(Data extracts)
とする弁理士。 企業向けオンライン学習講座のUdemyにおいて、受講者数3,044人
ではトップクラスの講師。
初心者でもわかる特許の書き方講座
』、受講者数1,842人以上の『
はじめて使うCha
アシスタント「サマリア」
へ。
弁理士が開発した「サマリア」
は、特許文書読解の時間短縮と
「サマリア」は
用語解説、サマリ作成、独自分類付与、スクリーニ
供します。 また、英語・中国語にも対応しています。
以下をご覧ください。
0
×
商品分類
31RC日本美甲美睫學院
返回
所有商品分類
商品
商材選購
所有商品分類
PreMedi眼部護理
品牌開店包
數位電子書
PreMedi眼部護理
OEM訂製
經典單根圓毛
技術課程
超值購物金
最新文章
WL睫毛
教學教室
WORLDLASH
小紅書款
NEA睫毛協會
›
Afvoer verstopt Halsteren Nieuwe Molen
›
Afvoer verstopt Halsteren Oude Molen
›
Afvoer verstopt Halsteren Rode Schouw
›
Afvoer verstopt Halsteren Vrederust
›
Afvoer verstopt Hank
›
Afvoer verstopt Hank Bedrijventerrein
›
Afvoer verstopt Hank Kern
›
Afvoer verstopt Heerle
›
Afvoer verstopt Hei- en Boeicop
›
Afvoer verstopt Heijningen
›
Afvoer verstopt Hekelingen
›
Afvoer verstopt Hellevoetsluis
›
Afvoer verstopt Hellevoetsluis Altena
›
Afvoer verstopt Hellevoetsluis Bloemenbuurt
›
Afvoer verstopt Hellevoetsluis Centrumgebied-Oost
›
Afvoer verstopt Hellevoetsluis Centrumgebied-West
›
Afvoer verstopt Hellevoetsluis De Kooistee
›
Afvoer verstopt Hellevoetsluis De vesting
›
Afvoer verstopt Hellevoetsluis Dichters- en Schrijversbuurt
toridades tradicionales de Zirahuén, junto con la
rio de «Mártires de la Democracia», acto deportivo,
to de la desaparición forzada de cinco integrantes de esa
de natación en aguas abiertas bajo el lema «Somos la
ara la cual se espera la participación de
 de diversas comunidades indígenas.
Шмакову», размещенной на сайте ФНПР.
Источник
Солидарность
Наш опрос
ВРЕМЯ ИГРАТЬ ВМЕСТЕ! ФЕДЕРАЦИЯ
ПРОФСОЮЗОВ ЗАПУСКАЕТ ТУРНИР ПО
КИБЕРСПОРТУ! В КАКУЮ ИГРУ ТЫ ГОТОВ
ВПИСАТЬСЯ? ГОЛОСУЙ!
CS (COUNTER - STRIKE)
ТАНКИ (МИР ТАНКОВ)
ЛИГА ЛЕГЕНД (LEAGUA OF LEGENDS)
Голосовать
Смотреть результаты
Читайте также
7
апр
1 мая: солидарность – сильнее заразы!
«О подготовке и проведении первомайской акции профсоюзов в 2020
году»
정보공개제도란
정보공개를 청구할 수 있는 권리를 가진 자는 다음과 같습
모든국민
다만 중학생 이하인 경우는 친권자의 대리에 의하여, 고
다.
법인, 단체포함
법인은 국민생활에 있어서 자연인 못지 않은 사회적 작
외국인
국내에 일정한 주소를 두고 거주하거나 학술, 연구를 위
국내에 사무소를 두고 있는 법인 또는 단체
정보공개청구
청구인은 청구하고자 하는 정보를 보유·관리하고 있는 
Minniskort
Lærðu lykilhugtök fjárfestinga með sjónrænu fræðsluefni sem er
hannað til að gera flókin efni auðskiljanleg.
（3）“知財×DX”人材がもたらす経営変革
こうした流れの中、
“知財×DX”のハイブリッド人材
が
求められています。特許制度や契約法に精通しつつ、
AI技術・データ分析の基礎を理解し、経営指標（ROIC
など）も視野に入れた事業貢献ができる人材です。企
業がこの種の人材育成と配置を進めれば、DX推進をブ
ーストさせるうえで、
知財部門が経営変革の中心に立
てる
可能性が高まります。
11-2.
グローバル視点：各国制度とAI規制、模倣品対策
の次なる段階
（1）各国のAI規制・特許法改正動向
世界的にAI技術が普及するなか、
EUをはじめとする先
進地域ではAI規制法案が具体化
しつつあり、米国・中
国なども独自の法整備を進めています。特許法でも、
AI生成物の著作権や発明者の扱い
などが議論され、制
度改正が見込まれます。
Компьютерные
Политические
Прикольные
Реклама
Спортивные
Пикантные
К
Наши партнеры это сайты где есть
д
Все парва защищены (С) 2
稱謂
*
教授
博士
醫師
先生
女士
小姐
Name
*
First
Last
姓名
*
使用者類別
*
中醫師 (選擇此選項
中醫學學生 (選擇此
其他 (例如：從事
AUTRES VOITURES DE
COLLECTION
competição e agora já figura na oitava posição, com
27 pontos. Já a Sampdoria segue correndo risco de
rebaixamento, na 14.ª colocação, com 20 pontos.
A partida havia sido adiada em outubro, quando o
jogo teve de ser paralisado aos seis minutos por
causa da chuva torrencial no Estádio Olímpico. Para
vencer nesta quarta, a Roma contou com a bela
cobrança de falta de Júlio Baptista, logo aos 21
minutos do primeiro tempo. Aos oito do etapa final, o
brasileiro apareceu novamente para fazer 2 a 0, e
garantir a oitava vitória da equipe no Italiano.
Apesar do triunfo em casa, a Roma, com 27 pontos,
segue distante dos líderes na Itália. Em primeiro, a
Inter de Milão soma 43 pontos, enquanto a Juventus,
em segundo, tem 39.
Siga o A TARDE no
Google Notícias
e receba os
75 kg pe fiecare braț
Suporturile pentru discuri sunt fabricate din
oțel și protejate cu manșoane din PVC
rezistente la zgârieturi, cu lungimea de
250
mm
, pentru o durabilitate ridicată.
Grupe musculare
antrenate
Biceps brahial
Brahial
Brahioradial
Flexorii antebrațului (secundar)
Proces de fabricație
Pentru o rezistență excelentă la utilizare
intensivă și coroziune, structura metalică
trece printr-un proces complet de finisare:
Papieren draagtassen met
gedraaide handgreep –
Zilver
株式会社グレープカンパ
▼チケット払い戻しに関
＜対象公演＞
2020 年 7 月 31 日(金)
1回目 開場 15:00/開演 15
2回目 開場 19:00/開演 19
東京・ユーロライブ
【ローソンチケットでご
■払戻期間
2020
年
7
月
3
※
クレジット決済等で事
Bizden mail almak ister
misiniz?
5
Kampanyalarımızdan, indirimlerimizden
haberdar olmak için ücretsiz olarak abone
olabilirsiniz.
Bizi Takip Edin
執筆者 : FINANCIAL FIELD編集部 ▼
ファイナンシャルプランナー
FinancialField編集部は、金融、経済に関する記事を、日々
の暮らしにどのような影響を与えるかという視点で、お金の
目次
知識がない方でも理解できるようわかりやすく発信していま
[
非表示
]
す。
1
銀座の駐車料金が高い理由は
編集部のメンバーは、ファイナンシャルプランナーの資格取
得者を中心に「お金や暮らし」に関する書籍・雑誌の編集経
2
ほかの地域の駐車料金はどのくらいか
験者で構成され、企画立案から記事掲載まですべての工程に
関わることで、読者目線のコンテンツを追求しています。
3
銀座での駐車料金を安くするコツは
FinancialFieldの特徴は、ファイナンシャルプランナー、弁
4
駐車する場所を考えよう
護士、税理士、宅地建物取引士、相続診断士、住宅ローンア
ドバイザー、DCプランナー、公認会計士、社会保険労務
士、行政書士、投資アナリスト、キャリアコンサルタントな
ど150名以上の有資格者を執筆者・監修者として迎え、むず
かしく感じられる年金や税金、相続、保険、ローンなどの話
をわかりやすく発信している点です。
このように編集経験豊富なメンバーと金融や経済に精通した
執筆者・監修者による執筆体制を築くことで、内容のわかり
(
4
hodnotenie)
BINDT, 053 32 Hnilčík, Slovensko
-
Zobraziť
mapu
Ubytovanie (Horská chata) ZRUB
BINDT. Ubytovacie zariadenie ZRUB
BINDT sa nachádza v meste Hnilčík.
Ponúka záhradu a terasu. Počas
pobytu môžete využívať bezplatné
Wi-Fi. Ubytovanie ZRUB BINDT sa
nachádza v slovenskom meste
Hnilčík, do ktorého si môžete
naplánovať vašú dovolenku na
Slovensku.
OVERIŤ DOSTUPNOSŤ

(Assigned task) What lines of the material contain "ZRUB"? Show them.

(Solution to this problem)
Ubytovanie (Horská chata) ZRUB
BINDT. Ubytovacie zariadenie ZRUB
Wi-Fi. Ubytovanie ZRUB BINDT sa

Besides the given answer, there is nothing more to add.